Stunning illustrations by David Roberts depict Malu’s underwater world as a place in which differences are welcomed and everyone feels able to be exactly who they are. It’s a “wonderful Queer community”, as David put it at Pop Up’s launch event, and Malu’s gradual discovery of herself is reflective of the journey many LGBTQ+ people make.
“We often default to the relationships we see around us, but many Queer people don’t really see Queer relationships represented,” said David, and Eleanor agreed. Stories about choosing what kind of family to create were not available to her when she was growing up. “It would have been eye-opening for me to see this was an option, and that I didn’t need to search for the perfect guy,” she observed.
As one of the winners of Pop Up’s writing competition, this was Eleanor’s first experience of having her words illustrated, and she was delighted by the way David’s pictures added so much to a story that she already thought of as inclusive.
“He’s made it a hundred times more inclusive and accepting of so many more gender identities,” she said. “Every time you read the book you notice something new!”
A Match for a Mermaid was edited by Libby Hamilton at Andersen Press and art directed by Jane Buckley at Simon and Schuster.

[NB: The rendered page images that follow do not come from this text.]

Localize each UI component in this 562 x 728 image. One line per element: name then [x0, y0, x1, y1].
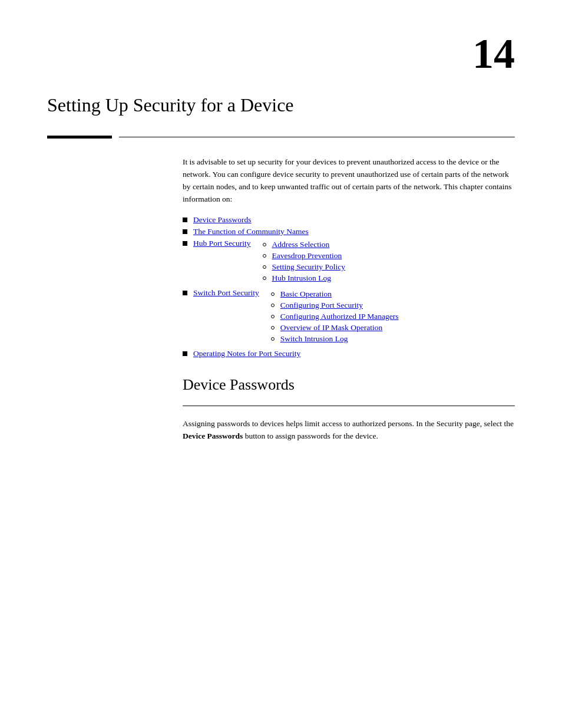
device-passwords-section: Device Passwords Assigning passwords to …	[183, 376, 515, 443]
sub-item-ip-mask: Overview of IP Mask Operation	[271, 323, 399, 332]
device-passwords-text: Assigning passwords to devices helps lim…	[183, 418, 515, 443]
link-hub-port-security[interactable]: Hub Port Security	[193, 239, 251, 248]
link-setting-security-policy[interactable]: Setting Security Policy	[272, 262, 346, 272]
bullet-circle-4	[263, 276, 266, 280]
link-configuring-authorized-managers[interactable]: Configuring Authorized IP Managers	[280, 312, 399, 321]
bullet-circle-2	[263, 254, 266, 258]
sub-item-hub-intrusion: Hub Intrusion Log	[263, 274, 346, 283]
bullet-square-5	[183, 351, 187, 356]
bullet-square-1	[183, 218, 187, 222]
device-passwords-text-before: Assigning passwords to devices helps lim…	[183, 419, 514, 428]
page-container: 14 Setting Up Security for a Device It i…	[0, 0, 562, 728]
bullet-square-3	[183, 241, 187, 246]
switch-security-sublist: Basic Operation Configuring Port Securit…	[271, 289, 399, 345]
sub-item-switch-intrusion: Switch Intrusion Log	[271, 334, 399, 344]
link-address-selection[interactable]: Address Selection	[272, 240, 330, 249]
sub-item-basic-op: Basic Operation	[271, 289, 399, 299]
toc-item-switch-security: Switch Port Security Basic Operation Con…	[183, 288, 515, 347]
intro-paragraph: It is advisable to set up security for y…	[183, 156, 515, 206]
bullet-square-2	[183, 229, 187, 234]
link-community-names[interactable]: The Function of Community Names	[193, 227, 309, 236]
sub-item-eavesdrop: Eavesdrop Prevention	[263, 251, 346, 261]
bullet-circle-8	[271, 326, 275, 330]
link-operating-notes[interactable]: Operating Notes for Port Security	[193, 349, 300, 358]
link-switch-port-security[interactable]: Switch Port Security	[193, 288, 259, 298]
chapter-title: Setting Up Security for a Device	[47, 94, 294, 116]
device-passwords-title: Device Passwords	[183, 376, 515, 394]
chapter-divider	[47, 136, 515, 139]
toc-item-passwords: Device Passwords	[183, 215, 515, 225]
link-eavesdrop-prevention[interactable]: Eavesdrop Prevention	[272, 251, 342, 261]
toc-item-hub-security: Hub Port Security Address Selection Eave…	[183, 239, 515, 286]
toc-item-community: The Function of Community Names	[183, 227, 515, 236]
divider-thick	[47, 136, 112, 139]
section-divider	[183, 406, 515, 406]
bullet-circle-6	[271, 304, 275, 307]
chapter-number: 14	[472, 29, 515, 78]
sub-item-address: Address Selection	[263, 240, 346, 249]
link-basic-operation[interactable]: Basic Operation	[280, 289, 332, 299]
link-configuring-port-security[interactable]: Configuring Port Security	[280, 301, 363, 310]
bullet-circle-1	[263, 243, 266, 246]
bullet-square-4	[183, 291, 187, 295]
bullet-circle-7	[271, 315, 275, 318]
sub-item-security-policy: Setting Security Policy	[263, 262, 346, 272]
bullet-circle-5	[271, 292, 275, 296]
link-hub-intrusion-log[interactable]: Hub Intrusion Log	[272, 274, 332, 283]
sub-item-config-auth: Configuring Authorized IP Managers	[271, 312, 399, 321]
hub-security-sublist: Address Selection Eavesdrop Prevention S…	[263, 240, 346, 285]
link-switch-intrusion-log[interactable]: Switch Intrusion Log	[280, 334, 348, 344]
toc-item-operating-notes: Operating Notes for Port Security	[183, 349, 515, 358]
device-passwords-bold: Device Passwords	[183, 431, 243, 440]
divider-thin	[119, 137, 515, 138]
sub-item-config-port: Configuring Port Security	[271, 301, 399, 310]
bullet-circle-3	[263, 265, 266, 269]
toc-list: Device Passwords The Function of Communi…	[183, 215, 515, 358]
main-content: It is advisable to set up security for y…	[183, 156, 515, 443]
bullet-circle-9	[271, 337, 275, 341]
device-passwords-text-after: button to assign passwords for the devic…	[243, 431, 378, 440]
link-ip-mask-operation[interactable]: Overview of IP Mask Operation	[280, 323, 382, 332]
link-device-passwords[interactable]: Device Passwords	[193, 215, 252, 225]
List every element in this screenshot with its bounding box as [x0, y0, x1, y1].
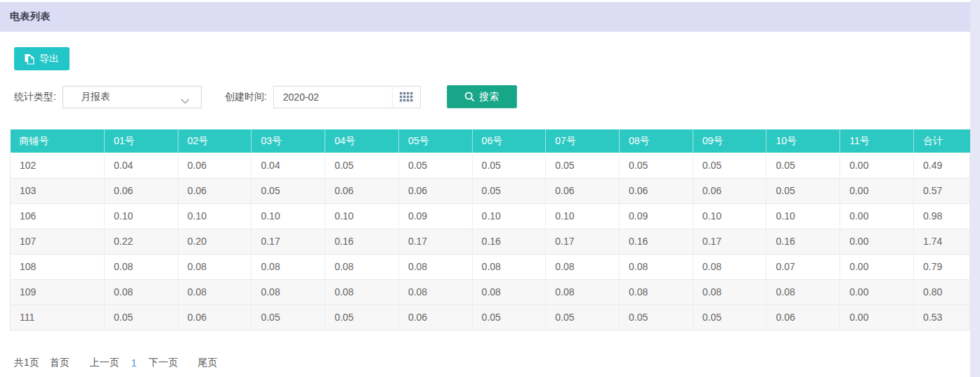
table-cell: 102	[11, 153, 105, 178]
table-cell: 0.05	[472, 153, 546, 178]
table-cell: 0.05	[766, 178, 840, 203]
column-header: 09号	[693, 129, 766, 153]
table-cell: 0.05	[693, 305, 766, 330]
table-cell: 0.00	[840, 305, 914, 330]
table-cell: 0.79	[914, 254, 970, 279]
column-header: 06号	[472, 129, 546, 153]
table-cell: 0.10	[251, 203, 325, 229]
table-cell: 0.05	[620, 305, 693, 330]
table-cell: 0.57	[914, 178, 970, 203]
table-cell: 0.05	[693, 153, 766, 178]
export-button-label: 导出	[39, 53, 59, 65]
table-cell: 0.06	[398, 178, 472, 203]
table-cell: 0.17	[251, 229, 325, 254]
table-row: 1060.100.100.100.100.090.100.100.090.100…	[11, 203, 970, 229]
search-button[interactable]: 搜索	[447, 85, 517, 108]
table-cell: 0.17	[546, 229, 620, 254]
table-cell: 0.08	[693, 279, 766, 305]
create-time-input[interactable]	[274, 87, 392, 108]
table-cell: 0.16	[325, 229, 399, 254]
table-cell: 0.00	[840, 254, 914, 279]
table-cell: 0.98	[914, 203, 970, 229]
table-cell: 0.06	[693, 178, 766, 203]
table-cell: 0.08	[398, 279, 472, 305]
table-cell: 0.08	[325, 254, 399, 279]
table-cell: 0.08	[472, 254, 546, 279]
table-body: 1020.040.060.040.050.050.050.050.050.050…	[11, 153, 970, 330]
table-cell: 0.05	[472, 178, 546, 203]
column-header: 03号	[251, 129, 325, 153]
page-title: 电表列表	[10, 11, 51, 23]
table-cell: 0.10	[546, 203, 620, 229]
table-cell: 0.17	[398, 229, 472, 254]
column-header: 11号	[840, 129, 914, 153]
table-cell: 0.22	[105, 229, 178, 254]
table-cell: 0.04	[251, 153, 325, 178]
table-cell: 0.08	[178, 254, 251, 279]
table-cell: 0.10	[766, 203, 840, 229]
table-cell: 1.74	[914, 229, 970, 254]
table-cell: 103	[11, 178, 105, 203]
table-cell: 0.06	[620, 178, 693, 203]
calendar-grid-icon	[400, 92, 413, 102]
table-cell: 0.09	[620, 203, 693, 229]
create-time-label: 创建时间:	[225, 91, 267, 103]
column-header: 02号	[178, 129, 251, 153]
table-cell: 0.06	[178, 178, 251, 203]
pagination-next-page[interactable]: 下一页	[149, 357, 178, 369]
meter-list-panel: 电表列表 导出 统计类型: 月报表	[0, 2, 970, 369]
export-button[interactable]: 导出	[14, 47, 70, 70]
table-row: 1080.080.080.080.080.080.080.080.080.080…	[11, 254, 970, 279]
table-row: 1020.040.060.040.050.050.050.050.050.050…	[11, 153, 970, 178]
pagination-first-page[interactable]: 首页	[50, 357, 70, 369]
table-cell: 0.09	[398, 203, 472, 229]
table-cell: 0.05	[251, 305, 325, 330]
table-cell: 0.08	[546, 254, 620, 279]
stat-type-select[interactable]: 月报表	[63, 86, 202, 108]
table-cell: 0.08	[398, 254, 472, 279]
table-cell: 0.05	[251, 178, 325, 203]
column-header: 04号	[325, 129, 399, 153]
table-row: 1070.220.200.170.160.170.160.170.160.170…	[11, 229, 970, 254]
table-cell: 0.08	[620, 279, 693, 305]
table-cell: 0.08	[105, 279, 178, 305]
pagination-prev-page[interactable]: 上一页	[90, 357, 119, 369]
column-header: 07号	[546, 129, 620, 153]
table-cell: 0.16	[620, 229, 693, 254]
pagination-total-pages: 共1页	[14, 357, 39, 369]
table-row: 1110.050.060.050.050.060.050.050.050.050…	[11, 305, 970, 330]
search-icon	[464, 91, 475, 102]
table-cell: 0.00	[840, 229, 914, 254]
table-cell: 0.05	[546, 153, 620, 178]
calendar-picker-button[interactable]	[392, 87, 420, 108]
pagination-last-page[interactable]: 尾页	[198, 357, 218, 369]
column-header: 商铺号	[11, 129, 105, 153]
table-cell: 0.08	[766, 279, 840, 305]
table-cell: 0.08	[693, 254, 766, 279]
table-cell: 0.06	[178, 153, 251, 178]
table-cell: 0.10	[472, 203, 546, 229]
table-cell: 0.00	[840, 203, 914, 229]
table-cell: 0.07	[766, 254, 840, 279]
table-cell: 0.00	[840, 279, 914, 305]
pagination-current-page[interactable]: 1	[131, 357, 137, 369]
table-cell: 0.08	[251, 254, 325, 279]
table-cell: 111	[11, 305, 105, 330]
table-cell: 0.53	[914, 305, 970, 330]
meter-table: 商铺号01号02号03号04号05号06号07号08号09号10号11号合计 1…	[10, 129, 970, 331]
table-cell: 0.04	[105, 153, 178, 178]
page-scroll-gutter	[970, 0, 980, 377]
table-cell: 0.06	[398, 305, 472, 330]
table-cell: 0.05	[325, 305, 399, 330]
table-cell: 108	[11, 254, 105, 279]
table-cell: 0.06	[766, 305, 840, 330]
table-cell: 0.05	[398, 153, 472, 178]
table-cell: 0.05	[766, 153, 840, 178]
table-cell: 0.08	[472, 279, 546, 305]
stat-type-label: 统计类型:	[14, 91, 56, 103]
table-cell: 106	[11, 203, 105, 229]
table-cell: 0.05	[472, 305, 546, 330]
panel-header: 电表列表	[0, 2, 970, 32]
filter-row: 统计类型: 月报表 创建时间:	[14, 85, 960, 108]
table-cell: 0.20	[178, 229, 251, 254]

For readers age 5+
“For though we all must one day pass from life, to death, to myth,
There are things that do not die, and one of them is this:
The joyousness of knowing exactly who you are,
Of knowing you were made to shine as bright as any star….”
When a huge sea dragon hatches into a world that treats her as a monster, that’s what she becomes. Forced to live on the margins, she sings “songs of loss and fear and shame” and believes that she will always be alone.
One day, a voice finally answers her, but it doesn’t come from the water, it comes from the sky. The dragon’s mother has found her long-lost child, and shows her how to unbind her wings and take to the air where she belongs.
Written as a ‘mini epic poem,’ this entertaining and intriguing allegory reflects Jay Hulme’s lived experience as a trans rights and inclusion activist.
“Dragons and monsters are great, because they help us tell the stories we find difficult to tell,” said Hulme, at Pop Up’s launch event. There’s nothing wrong with the ocean, it’s just not where the dragon is supposed to be - and the sky isn’t better, it’s just the dragon’s natural home.
Sahar Haghgoo’s dragon refuses to conform to Western stereotypes and pays homage to winged creatures of a very different kind. With their rich palette and attention to form and pattern, her illustrations are inspired by artistic traditions from India and Iran, but forge their own new path.
Here Be Monsters was edited by Alice Curry at Lantana and art directed by Andrew Biscomb at Scholastic. For readers age 5+
This exuberantly illustrated book about shyness and making friends reflects the rhythms and rhymes of spoken-word poetry and fizzes with ‘can-do’ energy.
Laura Dockrill’s “bold, bright shout-out for all those children who feel they don’t fit in” makes for a fun read that encourages the development of emotional literacy, and is perfect for children dealing with first days at school or change of any kind.
Brightly-coloured characters explode into action with an expressivity that younger readers will find rewarding.
Ria Dastidar is one of the Pathways into Illustration mentees, and spoke to Cast of Thousands about her experiences of working on Magnificent.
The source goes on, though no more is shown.